▶ DATA SUPPLIED:
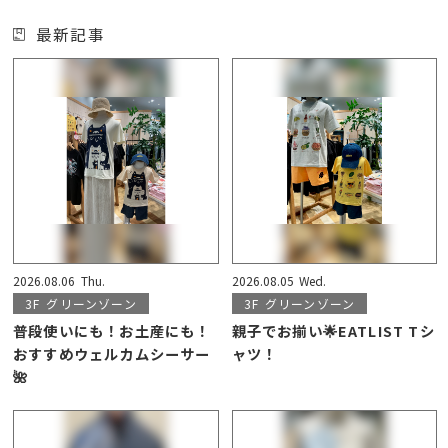
最新記事
2026.08.06
Thu.
2026.08.05
Wed.
3F
グリーンゾーン
3F
グリーンゾーン
普段使いにも！お土産にも！
親子でお揃い🌟EATLIST Tシ
おすすめウェルカムシーサー
ャツ！
🌺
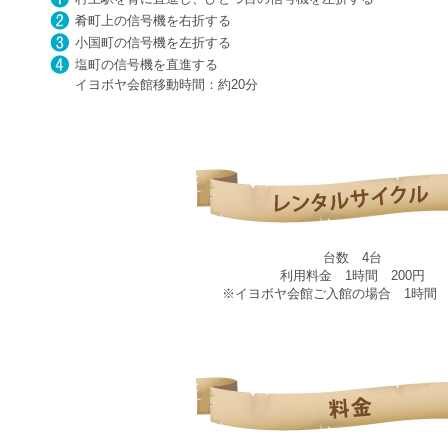
肴町上の信号機を右折する
小国町の信号機を左折する
塩町の信号機を直進する
イヨボヤ会館移動時間：約20分
台数 4台
利用料金 1時間 200円
※イヨボヤ会館ご入館の場合 1時間 1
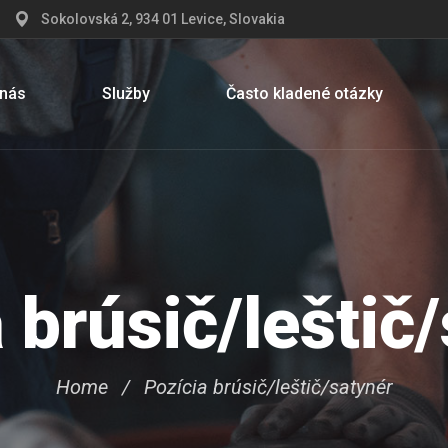
Sokolovská 2, 934 01 Levice, Slovakia
 nás
Služby
Často kladené otázky
 brúsič/leštič
Home
Pozícia brúsič/leštič/satynér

▶ AIM OF THE TASK: An exact copy of every entry, minus the pictures, is what you should return.

▶ WRITTEN ANSWER:
最新記事
2026.08.06
Thu.
2026.08.05
Wed.
3F
グリーンゾーン
3F
グリーンゾーン
普段使いにも！お土産にも！
親子でお揃い🌟EATLIST Tシ
おすすめウェルカムシーサー
ャツ！
🌺
肴町上の信号機を右折する
小国町の信号機を左折する
塩町の信号機を直進する
イヨボヤ会館移動時間：約20分
台数 4台
利用料金 1時間 200円
※イヨボヤ会館ご入館の場合 1時間 1
Sokolovská 2, 934 01 Levice, Slovakia
 nás
Služby
Často kladené otázky
 brúsič/leštič
Home
Pozícia brúsič/leštič/satynér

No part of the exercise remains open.